Comunicado ao povo de Deus da diocese de Bauru

É de conhecimento público os pronunciamentos e atitudes do reverendo padre Roberto Francisco Daniel que, em nome da "liberdade de expressão" traiu o compromisso de fidelidade à Igreja a qual ele jurou servir no dia de sua ordenação sacerdotal. Estes atos provocaram forte escândalo e feriram a comunhão eclesial. Sua atitude é incompatível com as obrigações do estado sacerdotal que ele deveria amar, pois foi ele quem solicitou da Igreja a graça da ordenação. O bispo diocesano com a paciência e caridade de pastor, vem tentando há muito tempo diálogo para superar e resolver de modo fraterno e cristão esta situação. Esgotadas todas as iniciativas e tendo em vista o bem do Povo de Deus, o bispo diocesano convocou um padre canonista perito em Direito Penal Canônico, nomeando-o como juiz instrutor para tratar essa questão e aplicar a "lei da Igreja", visto que o padre Roberto Francisco Daniel recusa qualquer diálogo e colaboração. Mesmo assim, o juiz tentou uma última vez um diálogo com o referido padre que reagiu agressivamente, na cúria diocesana, na qual ele recusou qualquer diálogo. Esta tentativa ocorreu na presença de 5 (cinco) membros do conselho dos presbíteros.

O referido padre feriu a Igreja com suas declarações consideradas graves contra os dogmas da fé católica, contra a moral e pela deliberada recusa de obediência ao seu pastor (obediência esta que prometera no dia de sua ordenação sacerdotal), incorrendo, portanto, no gravíssimo delito de heresia e cisma cuja pena prescrita no cânone 1364, parágrafo primeiro do Código de Direito Canônico é a excomunhão anexa a estes delitos. Nesta grave pena o referido sacerdote incorreu de livre vontade como consequência de seus atos.

A Igreja de Bauru se demonstrou Mãe Paciente quando, por diversas vezes, o chamou fraternalmente ao diálogo para a superação dessa situação por ele criada. Nenhum católico e muito menos um sacerdote pode-se valer do "direito de liberdade de expressão" para atacar a fé, na qual foi batizado.

Uma das obrigações do bispo diocesano é defender a fé, a doutrina e a disciplina da Igreja e, por isso, comunicamos que o padre Roberto Francisco Daniel não pode mais celebrar nenhum ato de culto divino (sacramentos e sacramentais, nem mais receber a Santíssima Eucaristia), pois está excomungado. A partir dessa decisão, o juiz instrutor iniciará os procedimentos para a demissão do estado clerical, que será enviado no final para Roma, de onde deverá vir o decreto.

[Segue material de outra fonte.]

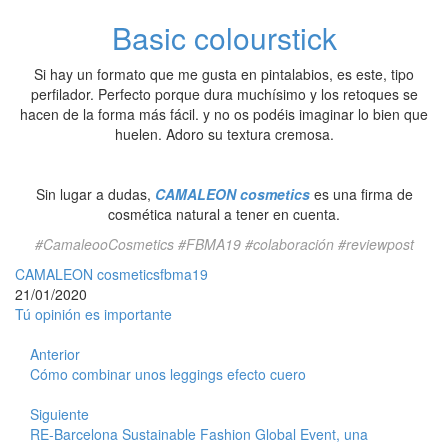
Basic colourstick
Si hay un formato que me gusta en pintalabios, es este, tipo
perfilador. Perfecto porque dura muchísimo y los retoques se
hacen de la forma más fácil. y no os podéis imaginar lo bien que
huelen. Adoro su textura cremosa.
Sin lugar a dudas,
CAMALEON cosmetics
es una firma de
cosmética natural a tener en cuenta.
#CamaleooCosmetics #FBMA19 #colaboración #reviewpost
CAMALEON cosmetics
fbma19
21/01/2020
Tú opinión es importante
Anterior
Cómo combinar unos leggings efecto cuero
Siguiente
RE-Barcelona Sustainable Fashion Global Event, una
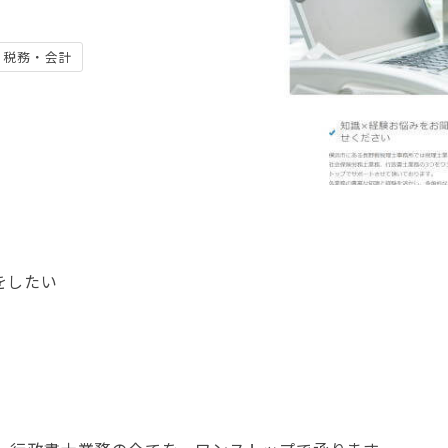
税務・会計
をしたい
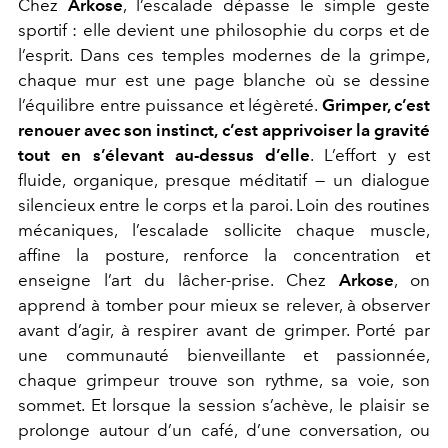
Chez
Arkose
, l’escalade dépasse le simple geste
sportif : elle devient une philosophie du corps et de
l’esprit. Dans ces temples modernes de la grimpe,
chaque mur est une page blanche où se dessine
l’équilibre entre puissance et légèreté.
Grimper, c’est
renouer avec son instinct, c’est apprivoiser la gravité
tout en s’élevant au-dessus d’elle
. L’effort y est
fluide, organique, presque méditatif — un dialogue
silencieux entre le corps et la paroi. Loin des routines
mécaniques, l’escalade sollicite chaque muscle,
affine la posture, renforce la concentration et
enseigne l’art du lâcher-prise. Chez
Arkose
, on
apprend à tomber pour mieux se relever, à observer
avant d’agir, à respirer avant de grimper. Porté par
une communauté bienveillante et passionnée,
chaque grimpeur trouve son rythme, sa voie, son
sommet. Et lorsque la session s’achève, le plaisir se
prolonge autour d’un café, d’une conversation, ou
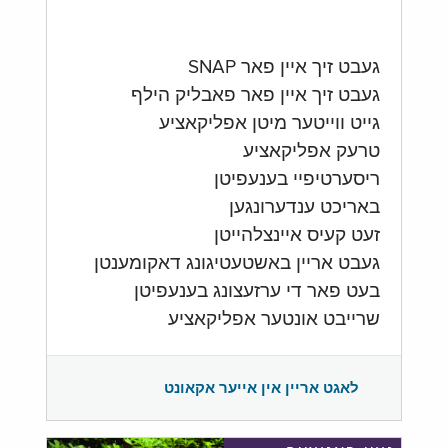
געבט זיך איין פאר SNAP
געבט זיך איין פאר פאבליק הילף
גייט ווייטער מיטן אפליקאציע
טרעק אפליקאציע
ריסערטיפיי בענעפיטן
באריכט ענדערונגען
זעט קעיס איינצלהייטן
געבט אריין באשטעטיגונג דאקומענטן
בעט פאר די ערזעצונג בענעפיטן
שרייבט אונטער אפליקאציע
לאגט אריין אין אייער אקאונט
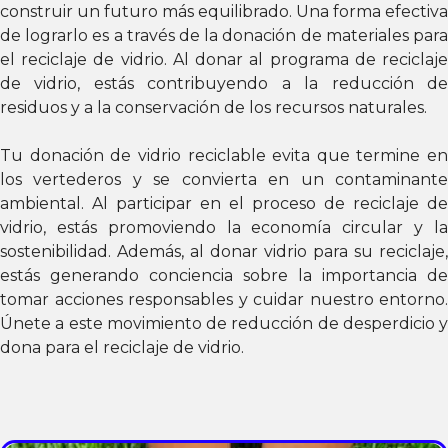
construir un futuro más equilibrado. Una forma efectiva
de lograrlo es a través de la donación de materiales para
el reciclaje de vidrio. Al donar al programa de reciclaje
de vidrio, estás contribuyendo a la reducción de
residuos y a la conservación de los recursos naturales.
Tu donación de vidrio reciclable evita que termine en
los vertederos y se convierta en un contaminante
ambiental. Al participar en el proceso de reciclaje de
vidrio, estás promoviendo la economía circular y la
sostenibilidad. Además, al donar vidrio para su reciclaje,
estás generando conciencia sobre la importancia de
tomar acciones responsables y cuidar nuestro entorno.
Únete a este movimiento de reducción de desperdicio y
dona para el reciclaje de vidrio.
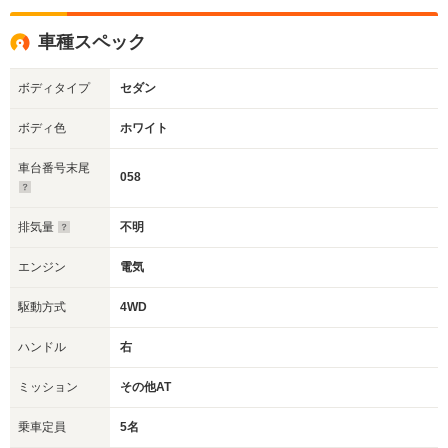
車種スペック
ボディタイプ
セダン
ボディ色
ホワイト
車台番号末尾
058
排気量
不明
エンジン
電気
駆動方式
4WD
ハンドル
右
ミッション
その他AT
乗車定員
5名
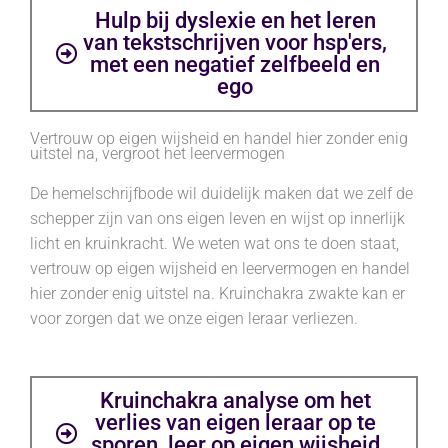
Hulp bij dyslexie en het leren
van tekstschrijven voor hsp'ers,
met een negatief zelfbeeld en
ego
Vertrouw op eigen wijsheid en handel hier zonder enig
uitstel na, vergroot het leervermogen
De hemelschrijfbode wil duidelijk maken dat we zelf de
schepper zijn van ons eigen leven en wijst op innerlijk
licht en kruinkracht. We weten wat ons te doen staat,
vertrouw op eigen wijsheid en leervermogen en handel
hier zonder enig uitstel na. Kruinchakra zwakte kan er
voor zorgen dat we onze eigen leraar verliezen.
Kruinchakra analyse om het
verlies van eigen leraar op te
sporen, leer op eigen wijsheid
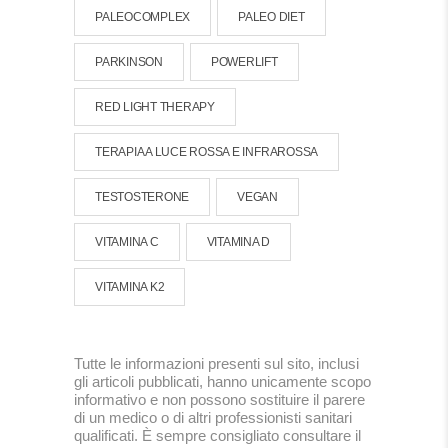
PALEOCOMPLEX
PALEO DIET
PARKINSON
POWERLIFT
RED LIGHT THERAPY
TERAPIA A LUCE ROSSA E INFRAROSSA
TESTOSTERONE
VEGAN
VITAMINA C
VITAMINA D
VITAMINA K2
Tutte le informazioni presenti sul sito, inclusi
gli articoli pubblicati, hanno unicamente scopo
informativo e non possono sostituire il parere
di un medico o di altri professionisti sanitari
qualificati. È sempre consigliato consultare il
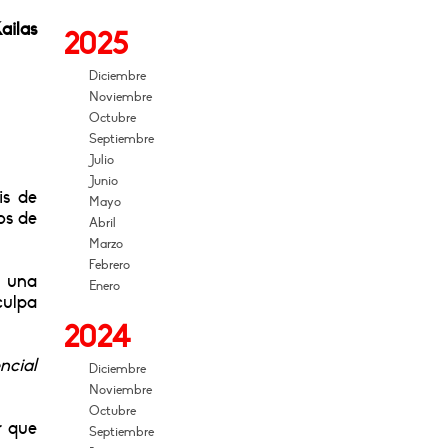
ailas
2025
Diciembre
Noviembre
Octubre
Septiembre
Julio
Junio
is de
Mayo
os de
Abril
Marzo
Febrero
e una
Enero
culpa
2024
ncial
Diciembre
Noviembre
Octubre
r que
Septiembre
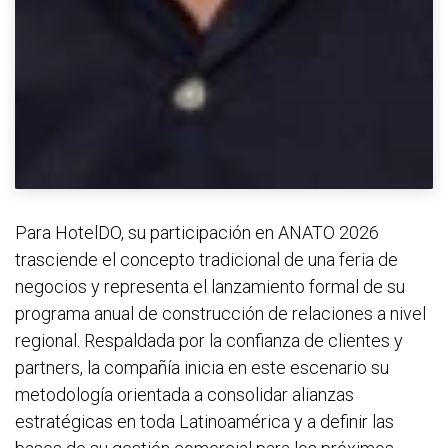
Para HotelDO, su participación en ANATO 2026
trasciende el concepto tradicional de una feria de
negocios y representa el lanzamiento formal de su
programa anual de construcción de relaciones a nivel
regional. Respaldada por la confianza de clientes y
partners, la compañía inicia en este escenario su
metodología orientada a consolidar alianzas
estratégicas en toda Latinoamérica y a definir las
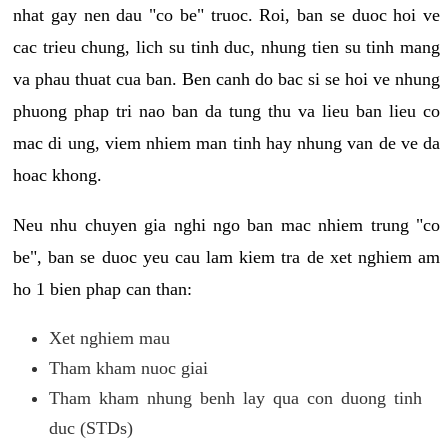
nhat gay nen dau "co be" truoc. Roi, ban se duoc hoi ve
cac trieu chung, lich su tinh duc, nhung tien su tinh mang
va phau thuat cua ban. Ben canh do bac si se hoi ve nhung
phuong phap tri nao ban da tung thu va lieu ban lieu co
mac di ung, viem nhiem man tinh hay nhung van de ve da
hoac khong.
Neu nhu chuyen gia nghi ngo ban mac nhiem trung "co
be", ban se duoc yeu cau lam kiem tra de xet nghiem am
ho 1 bien phap can than:
Xet nghiem mau
Tham kham nuoc giai
Tham kham nhung benh lay qua con duong tinh
duc (STDs)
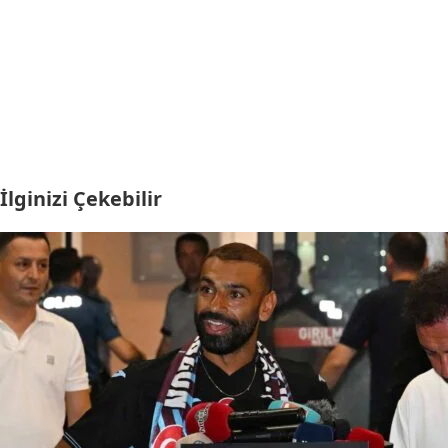
İlginizi Çekebilir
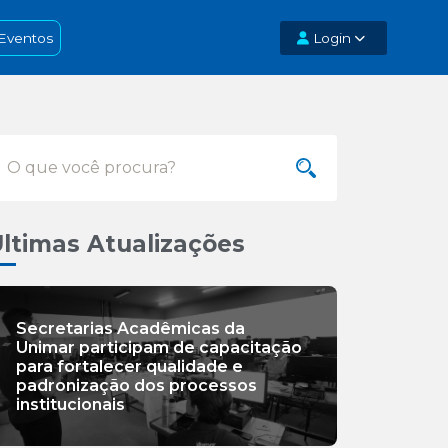
Eventos
Login
ltimas Atualizações
Secretarias Acadêmicas da
Unimar participam de capacitação
para fortalecer qualidade e
padronização dos processos
institucionais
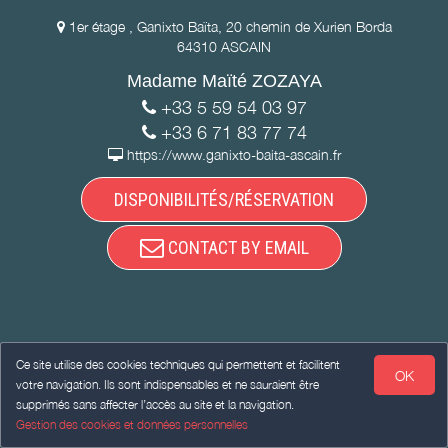
1er étage , Ganixto Baïta, 20 chemin de Xurien Borda
64310 ASCAIN
Madame Maïté ZOZAYA
+33 5 59 54 03 97
+33 6 71 83 77 74
https://www.ganixto-baita-ascain.fr
DISPONIBILITÉS/RÉSERVATION
CONTACT BY EMAIL
Ce site utilise des cookies techniques qui permettent et facilitent
OK
votre navigation. Ils sont indispensables et ne sauraient être
supprimés sans affecter l’accès au site et la navigation.
Gestion des cookies et données personnelles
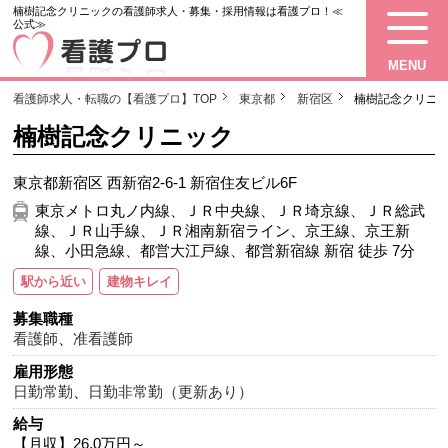
楠樹記念クリニックの看護師求人・募集・採用情報は看護プロ！≪
公式≫
MENU
看護師求人・転職の【看護プロ】TOP
東京都
新宿区
楠樹記念クリニ
楠樹記念クリニック
東京都新宿区 西新宿2-6-1 新宿住友ビル6F
東京メトロ丸ノ内線、ＪＲ中央線、ＪＲ埼京線、ＪＲ総武
線、ＪＲ山手線、ＪＲ湘南新宿ライン、京王線、京王新
線、小田急線、都営大江戸線、都営新宿線 新宿 徒歩 7分
駅から近い
建物キレイ
募集職種
看護師
、
准看護師
雇用形態
日勤常勤
、
日勤非常勤（更新あり）
給与
【月収】26.0万円～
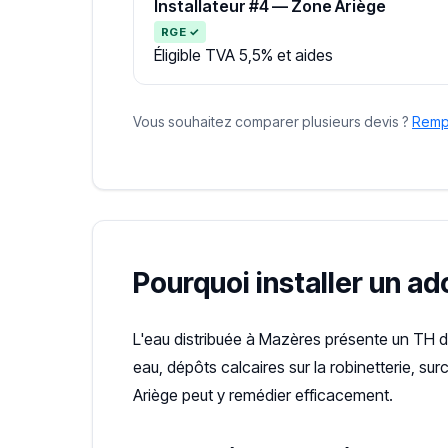
Installateur #4 — Zone Ariège
RGE ✓
Éligible TVA 5,5% et aides
Vous souhaitez comparer plusieurs devis ?
Rempl
Pourquoi installer un a
L'eau distribuée à Mazères présente un TH 
eau, dépôts calcaires sur la robinetterie, s
Ariège peut y remédier efficacement.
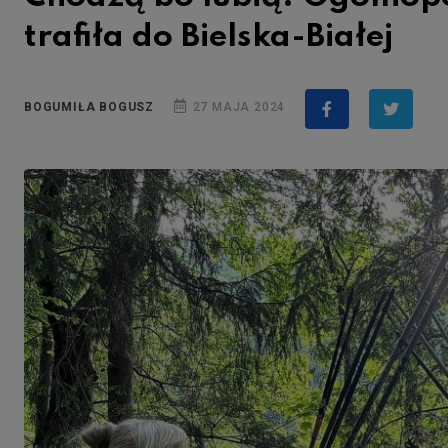
trafiła do Bielska-Białej
BOGUMIŁA BOGUSZ
27 MAJA 2024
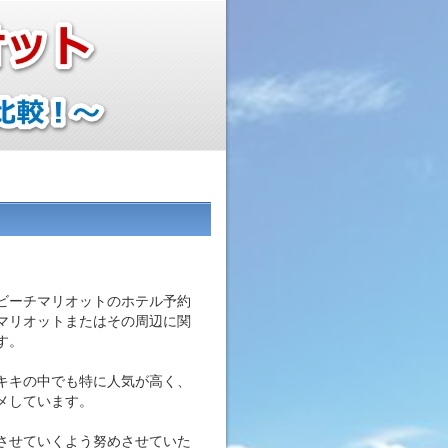
ビーチマリオットのホテル予約
マリオットまたはその周辺に関
す。
キキの中でも特に人気が高く、
メしています。
させていくよう努めさせていた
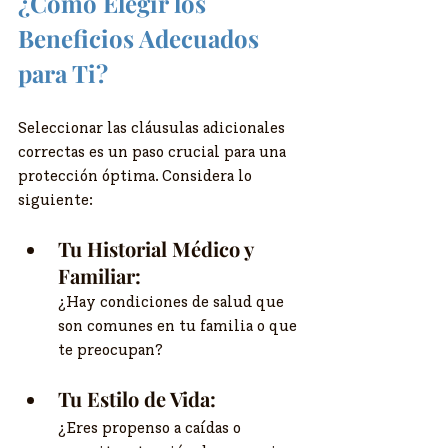
¿Cómo Elegir los 
Beneficios Adecuados 
para Ti?
Seleccionar las cláusulas adicionales 
correctas es un paso crucial para una 
protección óptima. Considera lo 
siguiente:
Tu Historial Médico y 
Familiar:
¿Hay condiciones de salud que 
son comunes en tu familia o que 
te preocupan?
Tu Estilo de Vida:
¿Eres propenso a caídas o 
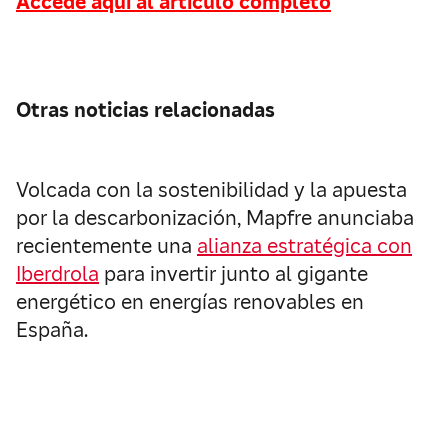
Accede aquí al artículo completo
Otras noticias relacionadas
Volcada con la sostenibilidad y la apuesta
por la descarbonización, Mapfre anunciaba
recientemente una
alianza estratégica con
Iberdrola
para invertir junto al gigante
energético en energías renovables en
España.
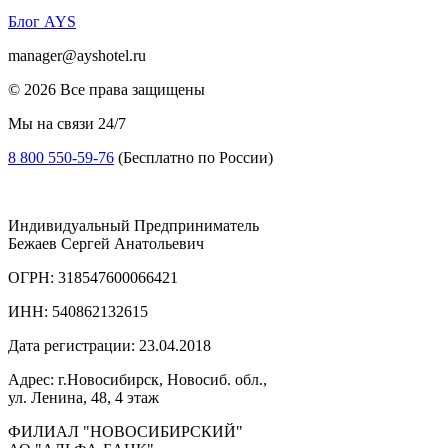
Блог AYS
manager@ayshotel.ru
© 2026 Все права защищены
Мы на связи 24/7
8 800 550-59-76
(Бесплатно по России)
Индивидуальный Предприниматель
Бежаев Сергей Анатольевич
ОГРН: 318547600066421
ИНН: 540862132615
Дата регистрации: 23.04.2018
Адрес: г.Новосибирск, Новосиб. обл.,
ул. Ленина, 48, 4 этаж
ФИЛИАЛ "НОВОСИБИРСКИЙ"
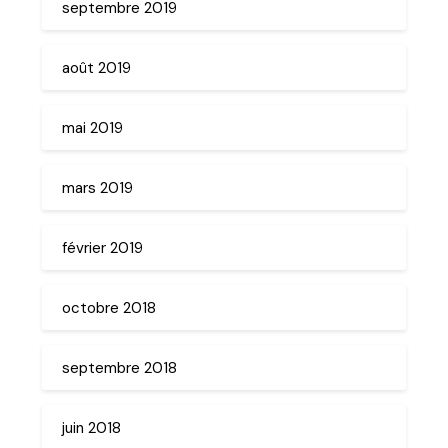
septembre 2019
août 2019
mai 2019
mars 2019
février 2019
octobre 2018
septembre 2018
juin 2018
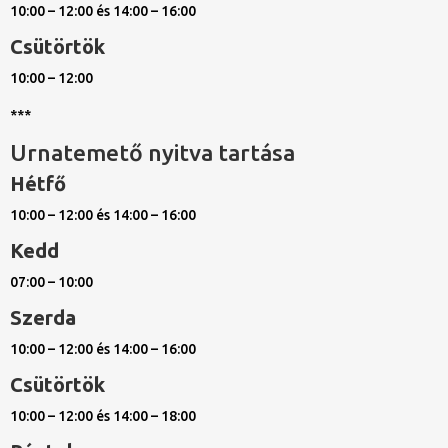
10:00 – 12:00 és 14:00 – 16:00
Csütörtök
10:00 – 12:00
***
Urnatemető nyitva tartása
Hétfő
10:00 – 12:00 és 14:00 – 16:00
Kedd
07:00 – 10:00
Szerda
10:00 – 12:00 és 14:00 – 16:00
Csütörtök
10:00 – 12:00 és 14:00 – 18:00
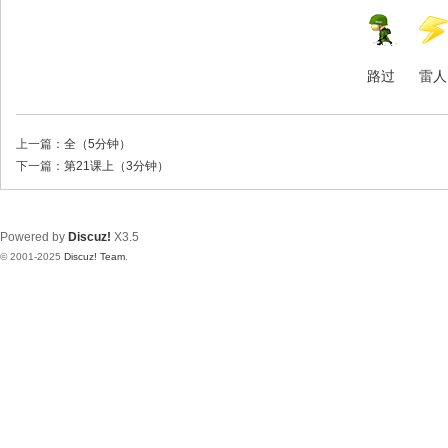
路过
雷人
上一篇：
全（5分钟）
下一篇：
第21课上（3分钟）
Powered by
Discuz!
X3.5
© 2001-2025
Discuz! Team
.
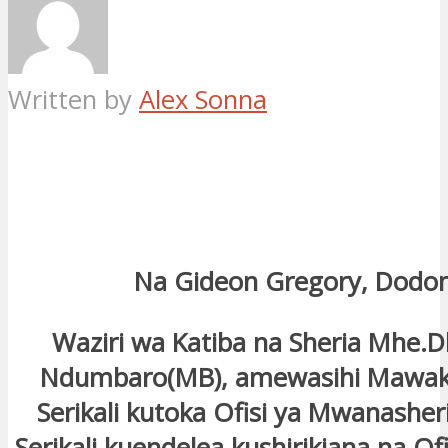
Written by
Alex Sonna
Na Gideon Gregory, Dodo
Waziri wa Katiba na Sheria Mhe.
Ndumbaro(MB), amewasihi Mawaki
Serikali kutoka Ofisi ya Mwanashe
Serikali kuendelea kushirikiana na Ofi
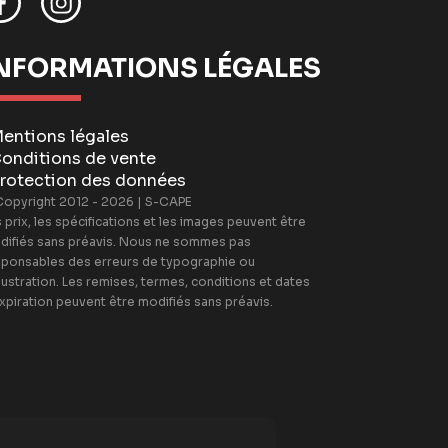
NFORMATIONS LÉGALES
entions légales
onditions de vente
rotection des données
Copyright 2012 - 2026 | S-CAPE
 prix, les spécifications et les images peuvent être
difiés sans préavis. Nous ne sommes pas
sponsables des erreurs de typographie ou
llustration. Les remises, termes, conditions et dates
xpiration peuvent être modifiés sans préavis.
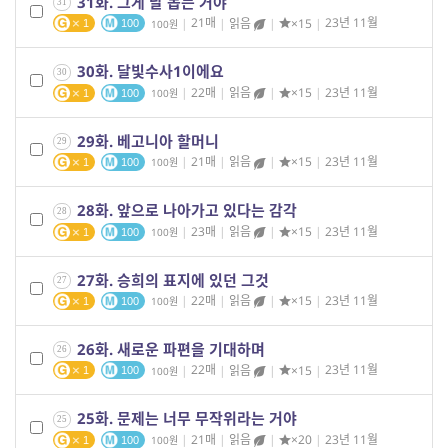
31화. 그게 날 돕는 거야
31
|
21매
|
읽음
|
×15
|
23년 11월
100
1
100
30화. 달빛수사1이에요
30
|
22매
|
읽음
|
×15
|
23년 11월
100
1
100
29화. 베고니아 할머니
29
|
21매
|
읽음
|
×15
|
23년 11월
100
1
100
28화. 앞으로 나아가고 있다는 감각
28
|
23매
|
읽음
|
×15
|
23년 11월
100
1
100
27화. 승희의 표지에 있던 그것
27
|
22매
|
읽음
|
×15
|
23년 11월
100
1
100
26화. 새로운 파편을 기대하며
26
|
22매
|
읽음
|
×15
|
23년 11월
100
1
100
25화. 문제는 너무 무작위라는 거야
25
|
21매
|
읽음
|
×20
|
23년 11월
100
1
100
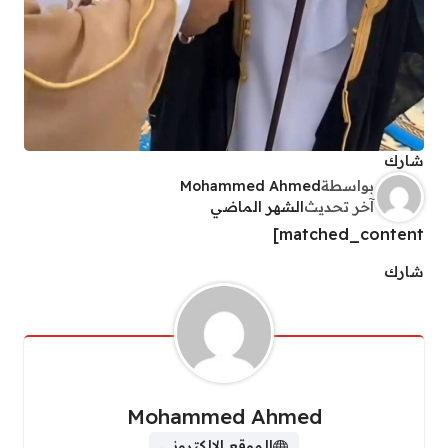
شارك
بواسطة
Mohammed Ahmed
آخر تحديث
الشهر الماضي
matched_content]
شارك
Mohammed Ahmed
الموقع الالكتروني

Com esta declaração, a diocese de Bauru entende colocar "um ponto final" nessa dolorosa história.

Rezemos para que o nosso padroeiro Divino Espírito Santo, "que nos conduz", ilumine o padre Roberto Francisco Daniel para que tenha a coragem da humildade em reconhecer que não é o dono da verdade e se reconcilie com a Igreja, que é "Mãe e Mestra".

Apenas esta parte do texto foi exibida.